Jewish officials immediately seized on the report’s findings as they renewed calls for Switzerland to agree to be part of a global settlement of all Holocaust-era claims stemming from Swiss actions during World War II.
The World Jewish Congress, lawyers representing Holocaust victims and Switzerland’s three largest private banks have been holding settlement talks in recent weeks under the aegis of the U.S. State Department.
But the Swiss government has so far refused to join the commercial banks in the talks.
Thomas Borer, Switzerland’s point man on Holocaust restitution issues, said this week as the Bergier report was released that his government “won’t take part in any settlement that involves taxpayers’ money.”
The World Jewish Congress, for its part, called on Switzerland to provide compensation for all looted gold it took in during the war — not just the $58 million it turned over to the Allies in accordance with a 1946 accord reached in Washington.
Under the terms of that agreement, the Allies agreed to drop all claims for looted gold bought from Nazi Germany.
The Swiss government, however, said this week that there were no grounds for any reparation by the government or the Swiss National Bank.
“The report provides no new basic facts and offers no basis for new demands, specifically regarding renegotiating the Washington Agreement,” a Swiss government statement said.
Although the government criticized the central bank’s wartime managers for lacking “the necessary sensitivity for moral and political considerations,” it said the bank had already made a sufficient gesture by contributing $68 million last year to a humanitarian fund set up to benefit Holocaust victims.

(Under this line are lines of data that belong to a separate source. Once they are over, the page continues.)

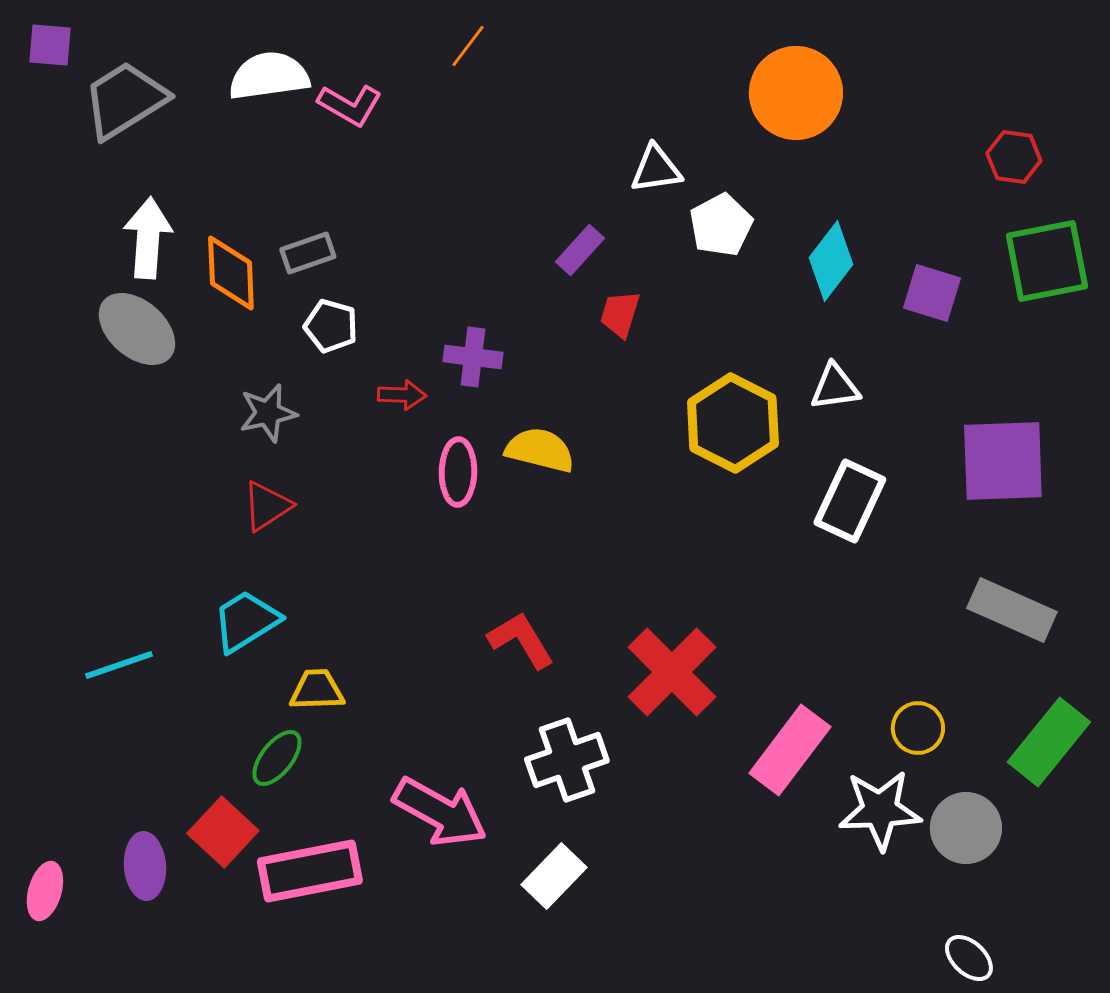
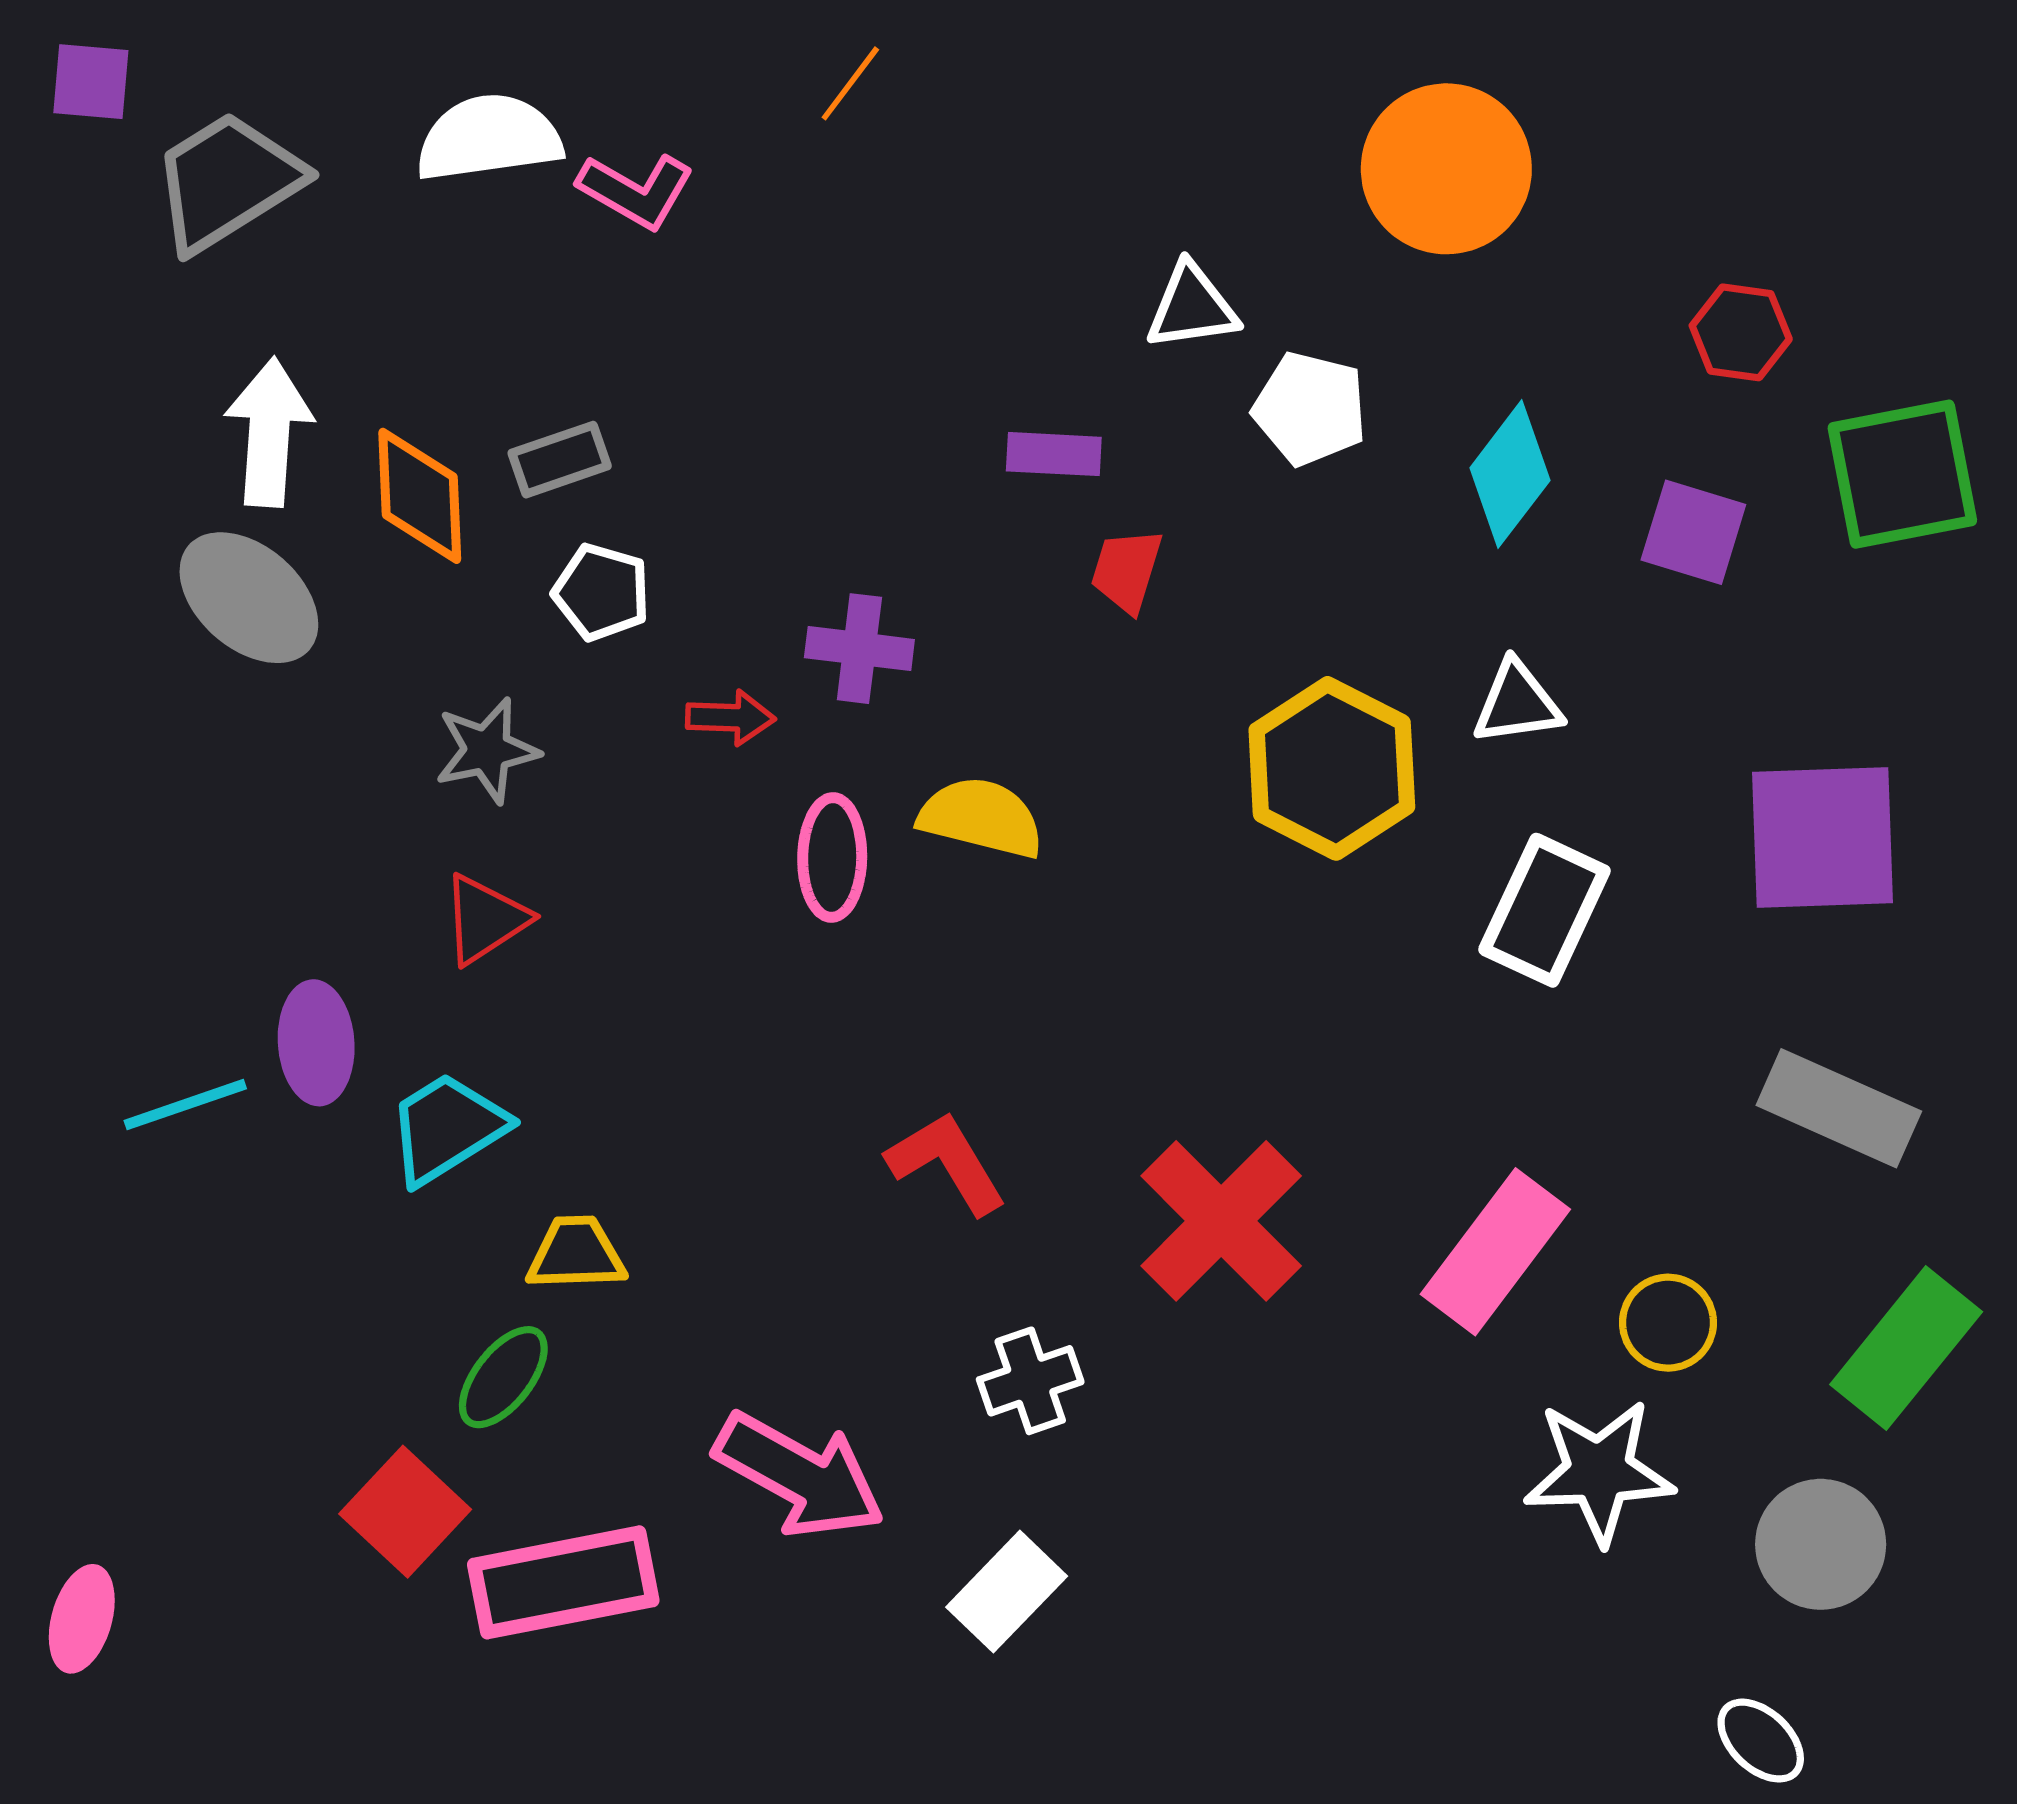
red hexagon: (1014, 157) -> (1741, 332), moved
white pentagon: (721, 225) -> (1310, 409), turned -30
purple rectangle: (580, 250) -> (1054, 454), turned 51
cyan line: (119, 665) -> (185, 1105), moved
pink rectangle: (790, 750) -> (1495, 1252), moved
white cross: (567, 760) -> (1030, 1381), size x0.7
gray circle: (966, 828) -> (1821, 1544), moved
purple ellipse: (145, 866) -> (316, 1043), moved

The World Jewish Congress said Switzerland’s refusal to provide additional restitution “desecrates the memory of the victims of the Nazis” and is a “moral stain on Switzerland.”
“In effect, they have ignored the findings of their own commission,” said Elan Steinberg, executive director of the WJC. “Why appoint a commission if you are not going to act on its findings?”
Rabbi Abraham Cooper, associate dean of the Simon Wiesenthal Center, called the Swiss government’s reaction “an exercise in damage control rather than full commitment to the truth.”
He said Switzerland must follow up on the report by directly confronting the basic moral issues and come clean with all relevant historical facts if it wants to attain closure.
“If it’s a first step, then it’s a very important first step,” Cooper said of the report. “If this is the extent that they’re going to do, then the very diligent work by this commission ends up being a manipulation by the Swiss government.”
In Israel, Avraham Burg, chairman of the Jewish Agency for Israel, said the findings in the Swiss report underscore the need for a “comprehensive global settlement.”
“As long as we don’t have this, we will have an ongoing process of torturing each other, which I think is a waste,” he said.